Another #LifeEh observation but that of others, not mine.
This is about two gay school mates: Prabal Gurung (no relation to me; I am not even a Gurung anyway) and Alok Nembang. On the outset, I want to stress that this post is NOT in any way meant as an insult to or as a judgement of or to cast aspersions on either of their life choices or life decisions or their beings.
Gurung is the world-known, NYC-based fashion designer. He was a junior at St. Xavier’s School in Kathmandu in the mid-eighties. I am NOT sure we overlapped in secondary school though. (He may have been a sixth grader when I was in 11th grade! I do remember his older brother though.)
But firstly, how many “born” into his profession in Nepal — tailors and cobblers, Dalits, untouchables — get anywhere near as far as he has gotten in life? How many amass anywhere near as much wealth as he has? How many tailors and/or shoemakers are accorded the level of respect in Nepal that he is? (Gurung, is NOT a Dalit.) Forget worldwide fame, wealth, and such respect, Dalits’ lives are valued much less than those of others in the country. (Just recently a number of Dalit young men were murdered by a mob in Rukum.)
How much of what he has achieved in the US would he have achieved had he tried his luck as a fashion designer in Nepal? Safe to say probably just a fraction!
Secondly, how many gays in Nepal are respected by Nepalis as much as he is? (To state the obvious: that is NOT to imply that gays — or anyone of a sexual orientation different from mine — SHOULDN’T be respected.)
Apart from the severely limited opportunities and potential in Nepal holding him back, his sexual orientation would have worked heavily against him. I understand that, by his own account, even as a young student he displayed many effeminate characteristics etc. and was teased and bullied by his school mates.
I can believe that. The demeaning and derogatory label in Nepali for a boy or man displaying physical traits and/or mannerisms of a female is “Chhakka,” the English equivalent of sissy. Nembang was a classmate of mine who was called that and bullied.

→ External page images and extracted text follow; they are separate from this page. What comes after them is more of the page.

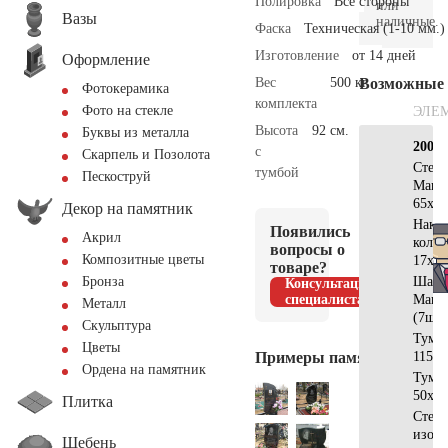
Полировка
Все стороны
или
Вазы
наличные.
Фаска
Техническая (1-10 мм.)
Изготовление
от 14 дней
Оформление
Вес
500 кг.
Возможные
Фотокерамика
комплекта
Фото на стекле
ЭЛЕ
Высота
92 см.
Буквы из металла
200х2
с
Скарпель и Позолота
Стела
тумбой
Пескоструй
Манс
65х12
Декор на памятник
Накла
Появились
Акрил
коло
вопросы о
Композитные цветы
17х5
товаре?
Шар
Бронза
Консультация
специалиста
Манс
Металл
(7шт)
Скульптура
Тумб
Цветы
Примеры памятников
115х5
Ордена на памятник
Тумб
50х40
Плитка
Стела
изогн
Щебень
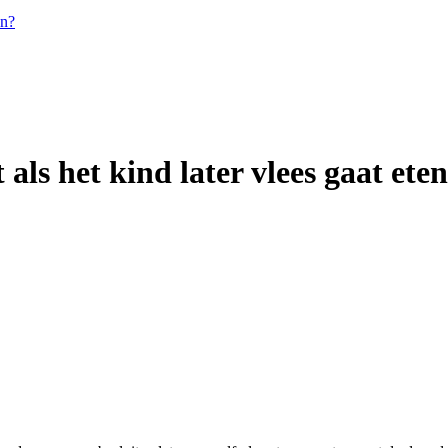
en?
ls het kind later vlees gaat ete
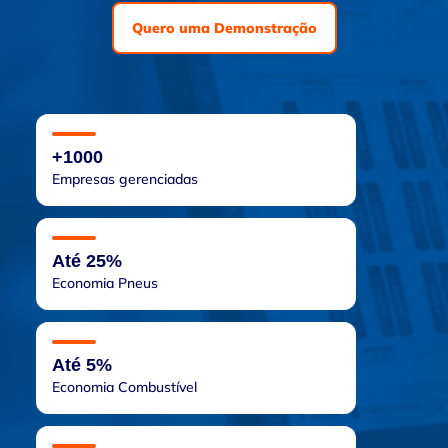
Quero uma Demonstração
+1000
Empresas gerenciadas
Até 25%
Economia Pneus
Até 5%
Economia Combustível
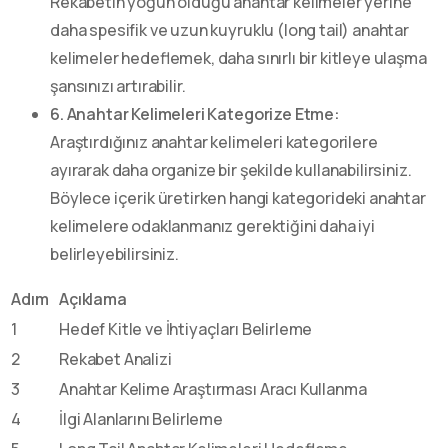
Rekabetin yoğun olduğu anahtar kelimeler yerine
daha spesifik ve uzun kuyruklu (long tail) anahtar
kelimeler hedeflemek, daha sınırlı bir kitleye ulaşma
şansınızı artırabilir.
6. Anahtar Kelimeleri Kategorize Etme:
Araştırdığınız anahtar kelimeleri kategorilere
ayırarak daha organize bir şekilde kullanabilirsiniz.
Böylece içerik üretirken hangi kategorideki anahtar
kelimelere odaklanmanız gerektiğini daha iyi
belirleyebilirsiniz.
Adım
Açıklama
1
Hedef Kitle ve İhtiyaçları Belirleme
2
Rekabet Analizi
3
Anahtar Kelime Araştırması Aracı Kullanma
4
İlgi Alanlarını Belirleme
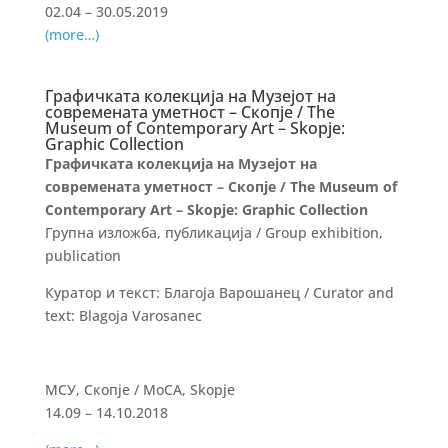
02.04 – 30.05.2019
(more…)
Графичката колекција на Музејот на
современата уметност – Скопје / The
Museum of Contemporary Art – Skopje:
Graphic Collection
Графичката колекција на Музејот на
современата уметност – Скопје / The Museum of
Contemporary Art – Skopje: Graphic Collection
Групна изложба, публикација / Group exhibition,
publication
Куратор и текст: Благоја Варошанец / Curator and
text: Blagoja Varosanec
МСУ, Скопје / MoCA, Skopje
14.09 – 14.10.2018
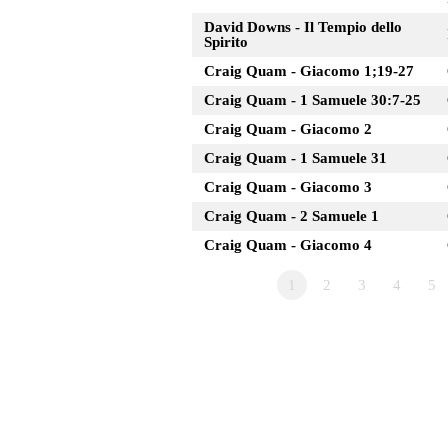
David Downs - Il Tempio dello
Spirito
Craig Quam - Giacomo 1;19-27
Craig Quam - 1 Samuele 30:7-25
Craig Quam - Giacomo 2
Craig Quam - 1 Samuele 31
Craig Quam - Giacomo 3
Craig Quam - 2 Samuele 1
Craig Quam - Giacomo 4
1
2
3
4
5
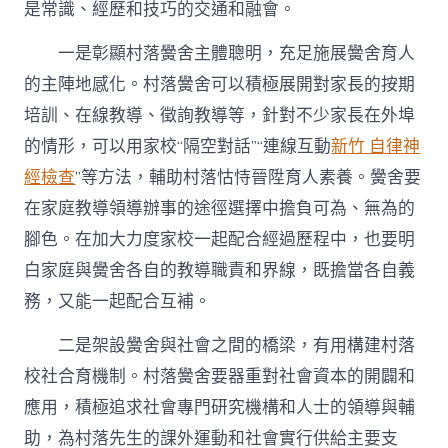
是常識、經歷和技巧的交通和融會。
一是彰顯村落黌舍主體聰明，充足施展黌舍育人
的主陣地感化。村落黌舍可以積極展開對家長的按期
培訓、在線教導、徵詢教導等，針對不少家長在外埠
的情形，可以用家校“隔空對話”“連線互動
新竹 自律神
經檢查
”等方法，輔助村落怙恃晉陞育人素養。黌舍要
在家庭教導領導辦事的途徑選擇中擔負可為、無為的
腳色。在加大力度家校一起配合經過歷程中，也要明
白家庭與黌舍各自的教導職責和界線，既擔當各自義
務，又能一起配合互補。
二是架設黌舍與社會之間的橋梁，有用構建村落
校社合育機制。村落黌舍要器重對社會資本的開闢和
應用，積極追求社會專門研究機構和人士的領導與輔
助，為村落先生的課外運動和社會實行供給主要支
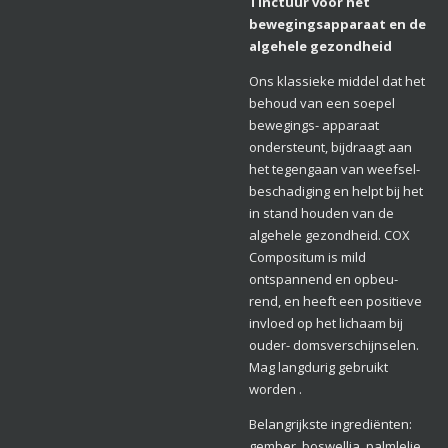
Tinctuur voor het
bewegingsapparaat en de
algehele gezondheid
Ons klassieke middel dat het
behoud van een soepel
bewegings- apparaat
ondersteunt, bijdraagt aan
het tegengaan van weefsel-
beschadiging en helpt bij het
in stand houden van de
algehele gezondheid. COX
Compositum is mild
ontspannend en opbeu-
rend, en heeft een positieve
invloed op het lichaam bij
ouder- domsverschijnselen.
Mag langdurig gebruikt
worden .
Belangrijkste ingrediënten:
gember, boswellia, palmlelie,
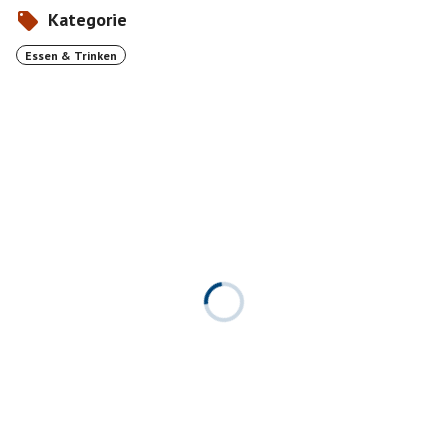
Kategorie
Essen & Trinken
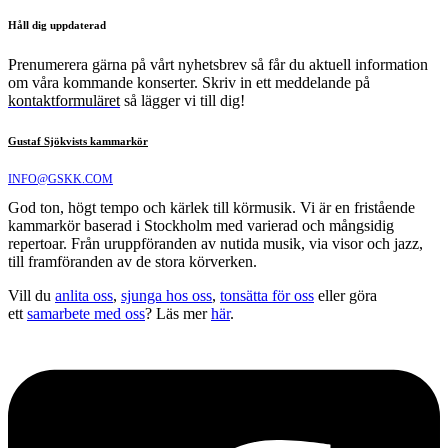
Håll dig uppdaterad
Prenumerera gärna på vårt nyhetsbrev så får du aktuell information
om våra kommande konserter. Skriv in ett meddelande på
kontaktformuläret
så lägger vi till dig!
Gustaf Sjökvists kammarkör
INFO@GSKK.COM
God ton, högt tempo och kärlek till körmusik. Vi är en fristående
kammarkör baserad i Stockholm med varierad och mångsidig
repertoar. Från uruppföranden av nutida musik, via visor och jazz,
till framföranden av de stora körverken.
Vill du
anlita oss
,
sjunga hos oss
,
tonsätta för oss
eller göra
ett
samarbete med oss
? Läs mer
här
.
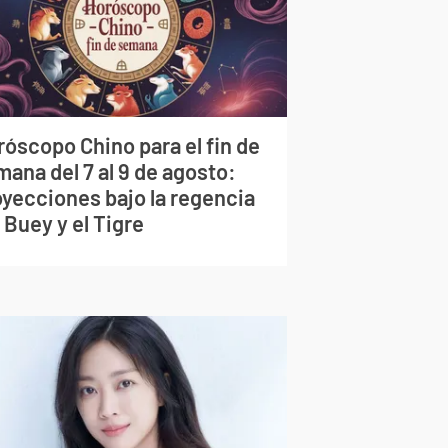
róscopo Chino para el fin de
ana del 7 al 9 de agosto:
oyecciones bajo la regencia
 Buey y el Tigre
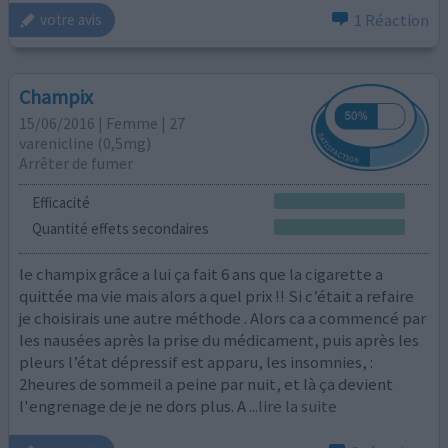
1 Réaction
votre avis
Champix
15/06/2016 | Femme | 27
varenicline (0,5mg)
Arrêter de fumer
Efficacité
Quantité effets secondaires
le champix grâce a lui ça fait 6 ans que la cigarette a
quittée ma vie mais alors a quel prix !! Si c’était a refaire
je choisirais une autre méthode . Alors ca a commencé par
les nausées après la prise du médicament, puis après les
pleurs l’état dépressif est apparu, les insomnies, :
2heures de sommeil a peine par nuit, et là ça devient
l'engrenage de je ne dors plus. A
...lire la suite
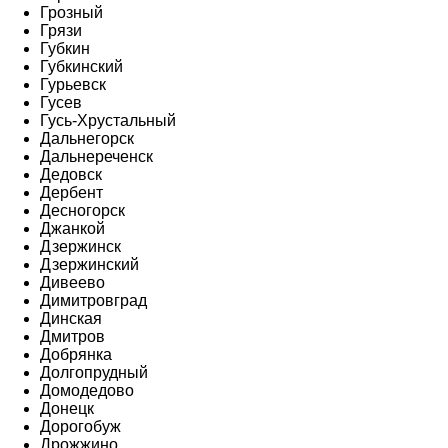
Грозный
Грязи
Губкин
Губкинский
Гурьевск
Гусев
Гусь-Хрустальный
Дальнегорск
Дальнереченск
Дедовск
Дербент
Десногорск
Джанкой
Дзержинск
Дзержинский
Дивеево
Димитровград
Динская
Дмитров
Добрянка
Долгопрудный
Домодедово
Донецк
Дорогобуж
Дрожжино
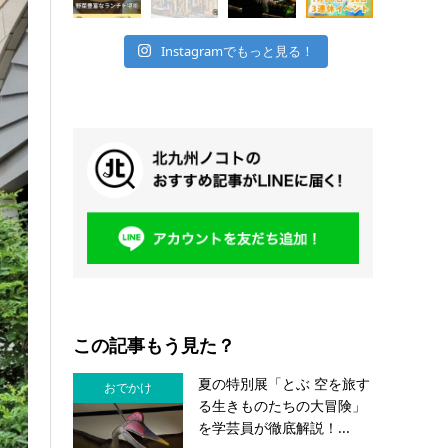
Instagramでもっと見る！
この記事もう見た？
夏の特別展「とぶ 空を旅す
おでかけ
る生きものたちの大冒険」
を学芸員が徹底解説！...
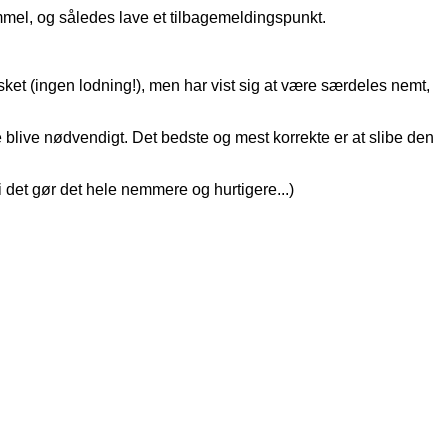
mel, og således lave et tilbagemeldingspunkt.
sket (ingen lodning!), men har vist sig at være særdeles nemt,
 blive nødvendigt. Det bedste og mest korrekte er at slibe den
 det gør det hele nemmere og hurtigere...)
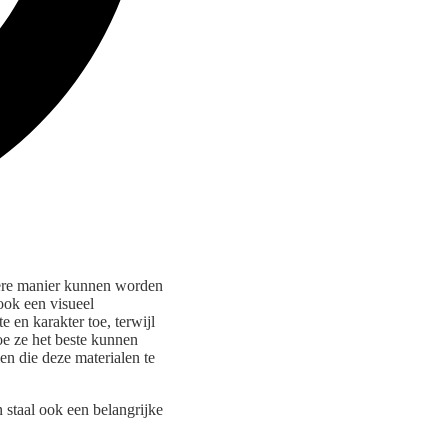
ndere manier kunnen worden
ook een visueel
 en karakter toe, terwijl
hoe ze het beste kunnen
en die deze materialen te
 staal ook een belangrijke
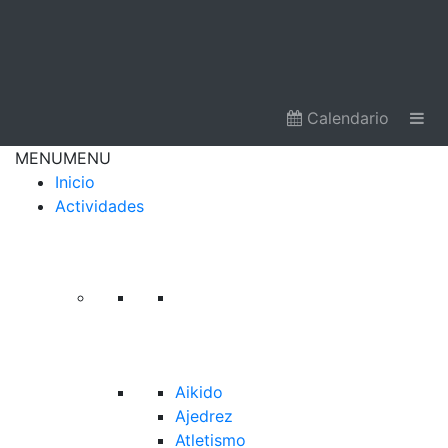
Calendario
MENU
MENU
Inicio
Actividades
Aikido
Ajedrez
Atletismo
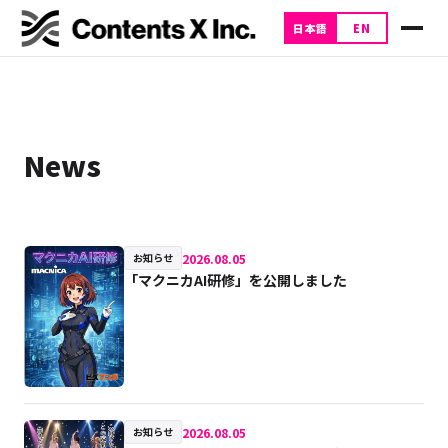
日本語
EN
News
2026.08.05
お知らせ
「マクニカAI研修」を公開しました
2026.08.05
お知らせ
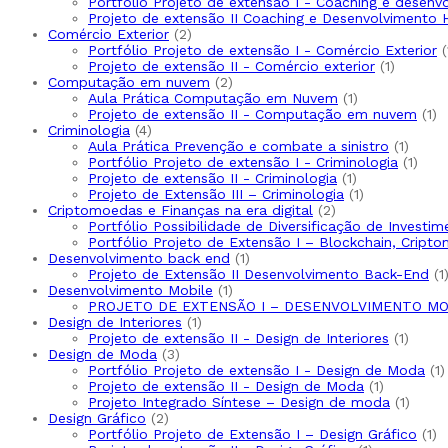
produtos
Portfólio Projeto de extensão I - Coaching e desen
Projeto de extensão II Coaching e Desenvolvimento
2
Comércio Exterior
2
produtos
Portfólio Projeto de extensão I - Comércio Exterior
1
Projeto de extensão II - Comércio exterior
1
2
produto
Computação em nuvem
2
produtos
1
Aula Prática Computação em Nuvem
1
produto
1
Projeto de extensão II - Computação em nuvem
1
4
pr
Criminologia
4
produtos
1
Aula Prática Prevenção e combate a sinistro
1
produ
1
Portfólio Projeto de extensão I - Criminologia
1
1
prod
Projeto de extensão II - Criminologia
1
produto
1
Projeto de Extensão III – Criminologia
1
2
produto
Criptomoedas e Finanças na era digital
2
produtos
Portfólio Possibilidade de Diversificação de Invest
Portfólio Projeto de Extensão I – Blockchain, Cripto
1
Desenvolvimento back end
1
produto
1
Projeto de Extensão II Desenvolvimento Back-End
1
1
Desenvolvimento Mobile
1
produto
PROJETO DE EXTENSÃO I – DESENVOLVIMENTO MO
1
Design de Interiores
1
produto
1
Projeto de extensão II - Design de Interiores
1
3
produ
Design de Moda
3
produtos
1
Portfólio Projeto de extensão I - Design de Moda
1
1
p
Projeto de extensão II - Design de Moda
1
produto
1
Projeto Integrado Síntese – Design de moda
1
2
produ
Design Gráfico
2
produtos
1
Portfólio Projeto de Extensão I – Design Gráfico
1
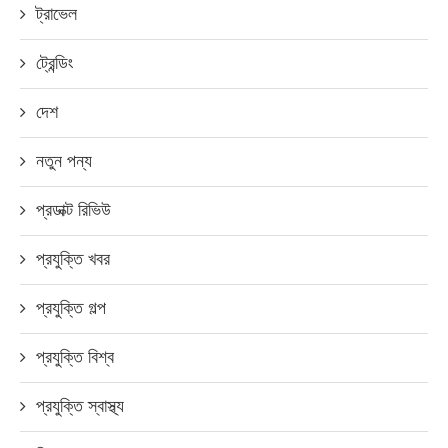
ট্রাভেল
ট্রেন্ডিং
দেশ
নতুন পন্য
প্রডাক্ট রিভিউ
প্রযুক্তি খবর
প্রযুক্তি গল্প
প্রযুক্তি বিশ্ব
প্রযুক্তি স্বাস্থ্য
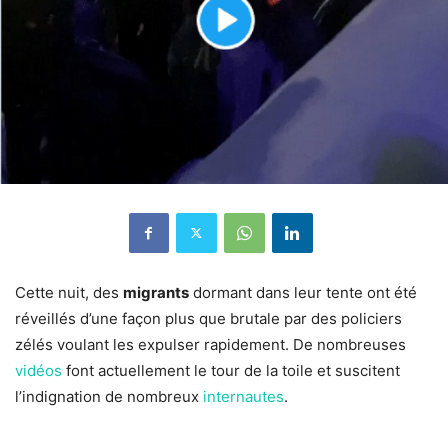
Cette nuit, des
migrants
dormant dans leur tente ont été
réveillés d’une façon plus que brutale par des policiers
zélés voulant les expulser rapidement. De nombreuses
vidéos
font actuellement le tour de la toile et suscitent
l’indignation de nombreux
internautes
.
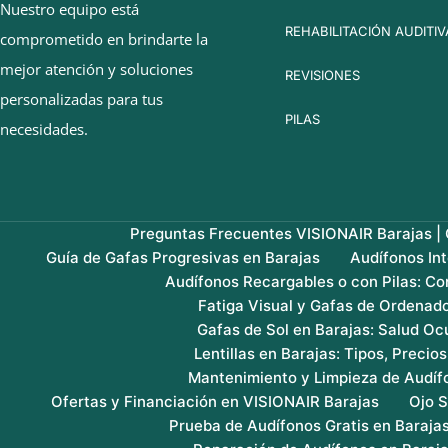
Nuestro equipo está
REHABILITACIÓN AUDITIV
comprometido en brindarte la
mejor atención y soluciones
REVISIONES
personalizadas para tus
PILAS
necesidades.
Preguntas Frecuentes VISIONAIR Barajas | G
Guía de Gafas Progresivas en Barajas
Audífonos In
Audífonos Recargables o con Pilas: Co
Fatiga Visual y Gafas de Ordenado
Gafas de Sol en Barajas: Salud Ocu
Lentillas en Barajas: Tipos, Precio
Mantenimiento y Limpieza de Audíf
Ofertas y Financiación en VISIONAIR Barajas
Ojo S
Prueba de Audífonos Gratis en Baraja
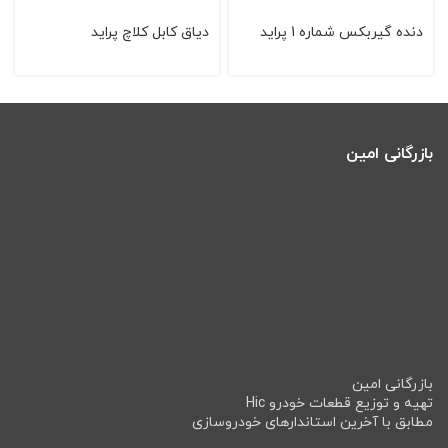
دنده گیربکس شماره 1 پراید
دیاق کابل کلاچ پراید
بازرگانی امین
بازرگانی امین
تهیه و توزیع قطعات خودرو Hic
مطابق با آخرین استاندارهای خودروسازی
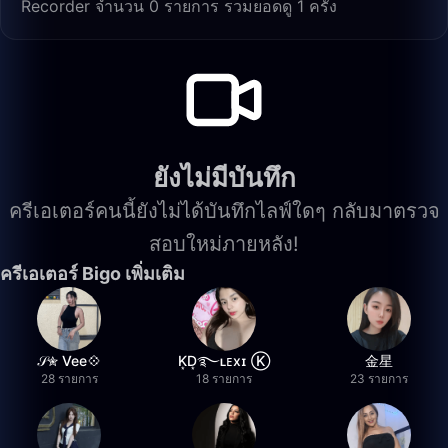
Recorder จำนวน 0 รายการ รวมยอดดู 1 ครั้ง
ยังไม่มีบันทึก
ครีเอเตอร์คนนี้ยังไม่ได้บันทึกไลฟ์ใดๆ กลับมาตรวจ
สอบใหม่ภายหลัง!
ครีเอเตอร์ Bigo เพิ่มเติม
𝒮✮ Vee💠
K͙D͙࿐ʟᴇxɪ Ⓚ
金星
28 รายการ
18 รายการ
23 รายการ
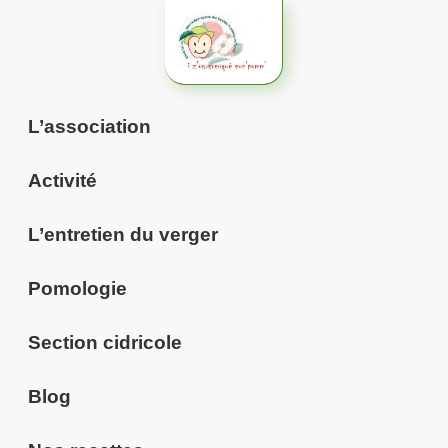
Aller
au
contenu
L’association
Activité
L’entretien du verger
Pomologie
Section cidricole
Blog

Something a number of us classmates — including yours truly — was surprised by was the discovery that Nembang appeared to have embraced his feminine side. We came across a number of photos of his with make-up, hair-do, and clothes etc. looking very much like a girl. Of course, the teenaged boys that we all were, we snickered and laughed pointing at the photos. They had been on display on the walls of the most popular photo studio in the city: Photo Concern on New Road. However, unless you knew Nembang personally, you wouldn’t have known that the “she” in the photos was actually a he.
When I took off for Italy for my last two years of high school, followed that up with undergraduate studies in the US, and then started on an international teaching career, I had no idea what had become of him and where he had gotten to in life. As a matter of fact, those photos of him in the photo studio has been the last I had seen of anything to do with his person.
I don’t recall interacting or engaging with him much during the two or three years we were classmates. After all, as students, we moved in completely different circles. While I was abroad, I had no reason to hear from him nor about him from those I was in contact with either, and I didn’t.
Sadly, when I did finally did learn about him, some time after my return to Nepal in May 2013, it was through the news that he had killed himself! I also learned then that Nembang, similar to Gurung, had been very creative, talented, and gay.
Not unlike Gurung and myself though, he had continued his further studies in the US. But, unlike the two of us, not long after completing them, he had chosen to return to Nepal.
Back home, a very talented music-video and film director, he had been fairly successful in the movie industry. An gay man, the closed and inward-looking Nepali people and society did not accept his sexual orientation and made him suffer. I just can’t imagine the tortuous life he must have had to lead in the country. Forget about accepting his sexuality — and focusing on, and respecting him for his creative work — he was likely tormented for it. I suspect avenues and outlets to live his life to the fullest possible were also severely limited.
While outwardly very polite, accommodating, and considerate, closed Nepalis are — among many other things — intolerant of people with sexuality and life-style different from the mainstream. This embarrasses me just as some other aspects of Nepali people, society, and culture. (Another aspect of Nepal that embarrasses me — and enrages me at times — is the way we treat our women and children.)
I had come a long way from the teenaged boy who had laughed and snickered at Nembang’s photos in the studio. During my almost 25 years abroad, I had had life experiences that I wouldn’t have had had I never left Nepal, experiences most Nepalis don’t have.
One of them had been befriending and working with gays, among others. After all those years, finally, to me he would have been like any other friend and colleague because I have learned to not distinguish people based on their sexual orientation. But, it looked like he hadn’t been successful at finding sufficient fellow Nepalis who accepted him for who he was.
Unable to deal with the issues he faced in the conservative Nepali society and lacking in the necessary social and emotional support to maintain such a life style, he appears to have chosen to end his life instead. 🙁 🙁
There it is…a tale of two gay men from my old school and their divergent fates!